Among the task force's decisions:
Adding language that gives priority to attracting high-technology and research-based businesses.
Clarifying the policy's direction that jobs created with the use of abatements should meet or exceed average wages in the community.
Eliminating a provision that taxes on existing buildings should not be abated unless they have been "vacant a considerable period of time."
Rejecting a suggestion that no abatements should be given on "personal property" equipment purchased by companies.
That suggestion was made by Lawrence City Commissioner Jim Henry, chairman of the task force, in a draft of a possible new policy. The city never gets to fully tax personal property that has been abated, he said.
"It depreciates so quickly," Henry said, "that there's nothing left to tax when it comes back onto the tax rolls."
Opponents said businesses might shy away from town if they can't get the equipment abatements, and new jobs would be lost.
"How does that encourage expansion of local businesses?" task force member Ernest Angino asked. "How does that make us competitive?"
"Perhaps it protects the populace so that we recoup the taxes," task force member Janet Gerstner said.
Rejection of the provision passed unanimously.
Up next for the task force: the meat of the abatement policy. Henry's draft suggests giving 30 percent abatements to companies that come out ahead in a cost-benefit analysis and raising the abatement to 50 percent for the companies with the best cost-benefit ratios.

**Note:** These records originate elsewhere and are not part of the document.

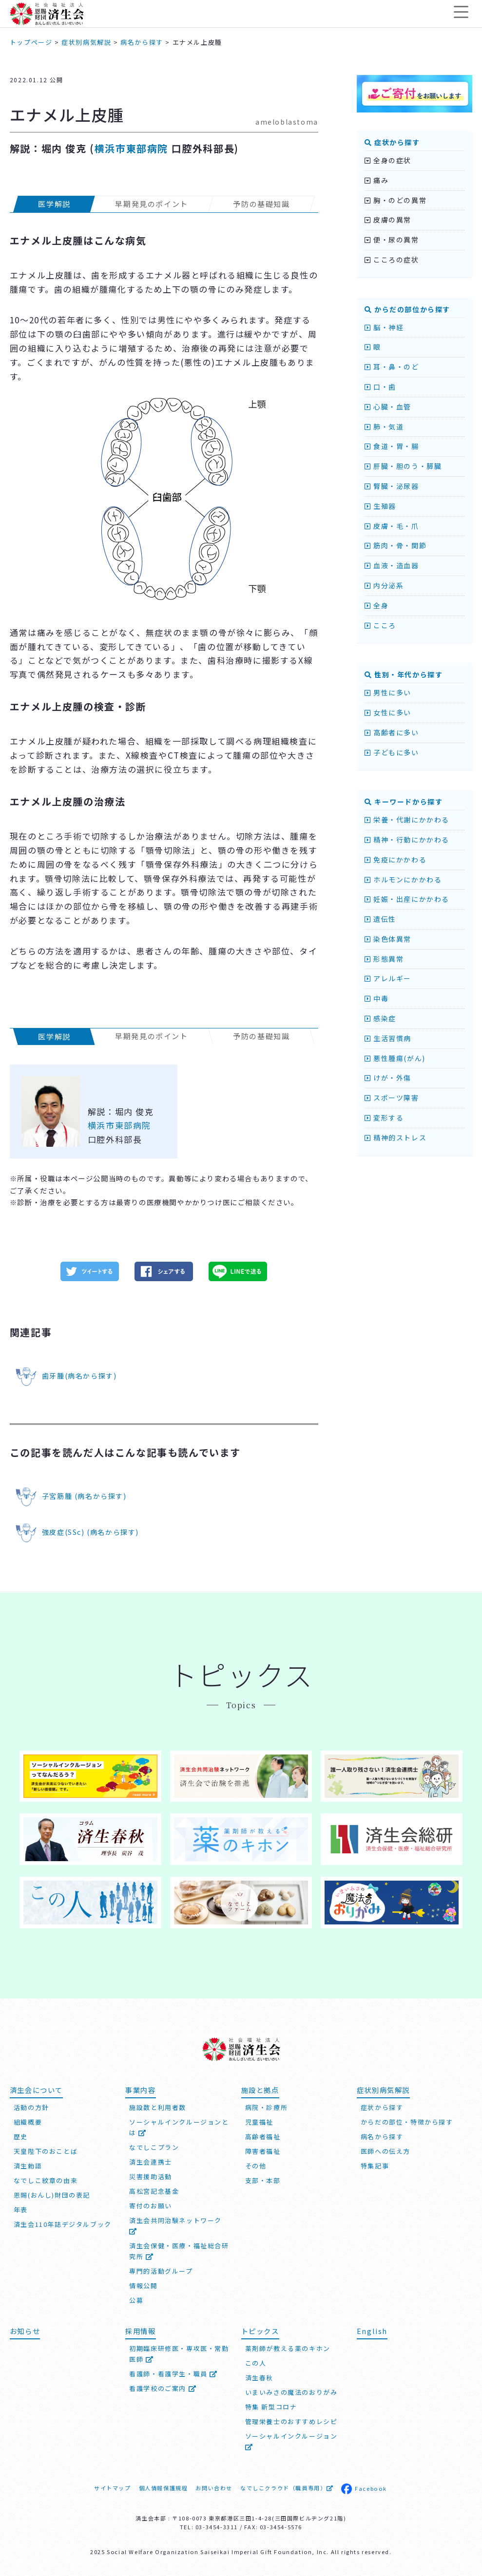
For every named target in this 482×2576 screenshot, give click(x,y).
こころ (380, 625)
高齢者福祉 (263, 2136)
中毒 (376, 998)
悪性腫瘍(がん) (395, 1058)
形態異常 (384, 959)
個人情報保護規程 (163, 2488)
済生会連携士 (150, 2161)
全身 (376, 605)
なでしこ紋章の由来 (45, 2180)
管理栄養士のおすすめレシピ (291, 2421)
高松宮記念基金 (154, 2191)
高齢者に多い (392, 732)
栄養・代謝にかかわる (407, 819)
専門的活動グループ (161, 2271)
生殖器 (380, 506)
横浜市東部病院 (131, 148)
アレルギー (388, 978)
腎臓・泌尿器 (392, 486)
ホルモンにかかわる (403, 879)
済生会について (36, 2090)
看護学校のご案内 (162, 2388)
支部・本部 (263, 2180)
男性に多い (388, 692)
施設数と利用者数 (157, 2107)
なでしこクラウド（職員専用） (286, 2488)
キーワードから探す (404, 801)
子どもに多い (392, 752)
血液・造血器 (392, 565)
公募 (136, 2300)
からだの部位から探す (407, 309)
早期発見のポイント (152, 204)
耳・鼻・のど (392, 367)
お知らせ (25, 2331)
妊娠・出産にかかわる (407, 899)
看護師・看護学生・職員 (173, 2373)
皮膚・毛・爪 (392, 526)
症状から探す (392, 142)
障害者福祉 (263, 2151)
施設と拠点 (260, 2090)
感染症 (380, 1018)
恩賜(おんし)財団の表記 (52, 2195)
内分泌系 (384, 585)
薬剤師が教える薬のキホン (287, 2348)
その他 (256, 2165)
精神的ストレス (395, 1137)
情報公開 (143, 2285)
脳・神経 (384, 327)
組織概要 (28, 2122)
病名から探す (382, 2136)
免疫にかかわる (395, 859)
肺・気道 (384, 426)
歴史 (21, 2136)
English (372, 2331)
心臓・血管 (388, 406)
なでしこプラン (154, 2147)
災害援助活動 (150, 2176)
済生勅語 (28, 2165)
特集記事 (375, 2165)
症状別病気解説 (383, 2090)
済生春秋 (259, 2377)
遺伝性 (380, 919)
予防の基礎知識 (261, 204)
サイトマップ (112, 2488)
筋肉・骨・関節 (395, 545)
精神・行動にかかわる (407, 839)
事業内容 (140, 2090)
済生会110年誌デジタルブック (63, 2224)
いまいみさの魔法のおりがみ (291, 2392)
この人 (256, 2363)
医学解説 (54, 204)
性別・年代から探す (404, 674)
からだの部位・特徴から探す (407, 2122)
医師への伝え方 (385, 2151)
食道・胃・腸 (392, 446)
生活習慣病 (388, 1038)
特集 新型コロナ (271, 2406)
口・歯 (380, 387)
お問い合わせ (213, 2488)
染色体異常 (388, 939)
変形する (384, 1117)
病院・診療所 (266, 2107)
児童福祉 (259, 2122)
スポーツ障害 (392, 1097)
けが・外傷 (388, 1078)
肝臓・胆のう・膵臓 (403, 466)
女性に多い (388, 712)
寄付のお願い (150, 2205)
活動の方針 (31, 2107)
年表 (21, 2209)
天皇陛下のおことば (45, 2151)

He also suggests linking the length of the abatement to the size of a company's capital investment. At the top end, a company would have to invest $8 million to receive a 10-year abatement.
And Henry would change the composition of the Administrative Review Committee, which reviews abatement requests and makes recommendations to the city commission. It now consists of the mayor, city manager, county administrator and a Lawrence school district representative.
The draft shifts the responsibilities entirely to elected officials: the mayor, a second city commissioner, a county commissioner and a school board member.
The next task force meeting is scheduled for 11 a.m. June 11.